VideoLan developers released an updated version of VLC Media Player – 3.0.8. The new version eliminated 13 vulnerabilities and improved video playback functions.The security bulletin states that the operation of the identified problems can be triggered by the simple opening of a specially crafted malicious file or stream. Thus, it is possible to provoke the appearance of buffer overflow errors, bugs like use-after-free, division by zero, and so on. Successful exploitation of vulnerabilities leads either to malfunctioning of the media player, or can lead to the execution of arbitrary code with the rights of the current user.

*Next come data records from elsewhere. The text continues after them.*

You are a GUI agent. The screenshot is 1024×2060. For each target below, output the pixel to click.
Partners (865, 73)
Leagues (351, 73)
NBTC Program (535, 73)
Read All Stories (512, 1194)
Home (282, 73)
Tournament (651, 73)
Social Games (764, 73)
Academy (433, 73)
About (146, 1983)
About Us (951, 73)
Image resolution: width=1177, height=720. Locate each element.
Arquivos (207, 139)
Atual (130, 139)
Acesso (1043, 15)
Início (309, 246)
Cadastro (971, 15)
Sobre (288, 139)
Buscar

“Although these problems separately are likely to cause malfunction of the player only, we cannot exclude the possibility that they can also be combined and cause a leak of user’s information or remote code execution. ASLR and DEP help to reduce this probability, but they can be bypassed”, – write developers.
Ten of the thirteen vulnerabilities were discovered by Semmle Security Team specialists: among them are out-of-bounds read problems (CVE-2019-14437 and CVE-2019-14776), out-of-bounds records (CVE-2019-14438 and CVE-2019-14970), division by zero (CVE-2019-14498 and CVE-2019-14535), bugs of the use-after-free type (CVE-2019-14533, CVE-2019-14777 and CVE-2019-14778), as well as dereferencing a null pointer (CVE-2019-14534).
VideoLan engineers note that although the vulnerabilities CVE-2019-13602 and CVE-2019-13962, which were discovered by independent information security researchers, were rated at 8.8 and 9.8 points on a ten-point CVSS scale, in their opinion, the severity of these problems is overestimated, and most likely, they can be assessed at 4.3 points. Moreover, CVE-2019-13962 affects only VLC versions from 3.0.2 to 22.214.171.124.
In addition, the bulletin notes that problem CVE-2019-14533 affects WMV and WMA files (ASF container) and may be triggered while scrolling video.